Saturday, April 5, 2008

Swedes find Viking-era Arab coins

Swedes find Viking-era Arab coins

Ancient Arab coins found in Sweden (pic: Swedish National Heritage Board)

Swedish archaeologists have discovered a rare hoard of Viking-age silver Arab coins near Stockholm's Arlanda airport.

About 470 coins were found on 1 April at an early Iron Age burial site. They date from the 7th to 9th Century, when Viking traders travelled widely.

There has been no similar find in that part of Sweden since the 1880s.

Most of the coins were minted in Baghdad and Damascus, but some came from Persia and North Africa, said archaeologist Karin Beckman-Thoor.

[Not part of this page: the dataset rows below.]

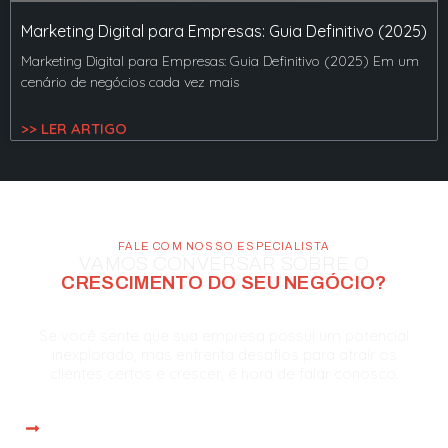
Marketing Digital para Empresas: Guia Definitivo (2025)
Marketing Digital para Empresas: Guia Definitivo (2025) Em um
cenário de negócios cada vez mais
>> LER ARTIGO
FALE COM NOSSO ESPECIALISTA
VAMOS CONVERSAR SOBRE O
CRESCIMENTO DO SEU NEGÓCIO?
Se você sente que sua empresa possui um potencial
inexplorado, mas enfrenta desafios para atrair os
clientes certos e crescer, é hora de falar conosco.
Atendimento imediato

The team from the Swedish National Heritage Board had just started removing a stone cairn at the site "when we suddenly found one coin and couldn't understand why it was there", she told the BBC News website.

Sweden map "We continued digging and found more coins and realised it was a Viking-age hoard." The coins were left there in about AD850, she said.

Such Viking hoards usually come from Gotland - a large Swedish island in the Baltic Sea, she explained.

"No Viking was buried at this site - the grave is older. Maybe the Vikings thought the hoard would be protected by ancestors," Ms Beckman-Thoor added. Vikings had settled in a village nearby.

The Vikings travelled widely in their longships in the Baltic region and Russia from the late 8th to the 11th Century. They are known to have travelled as far as North Africa and Constantinople (now Istanbul).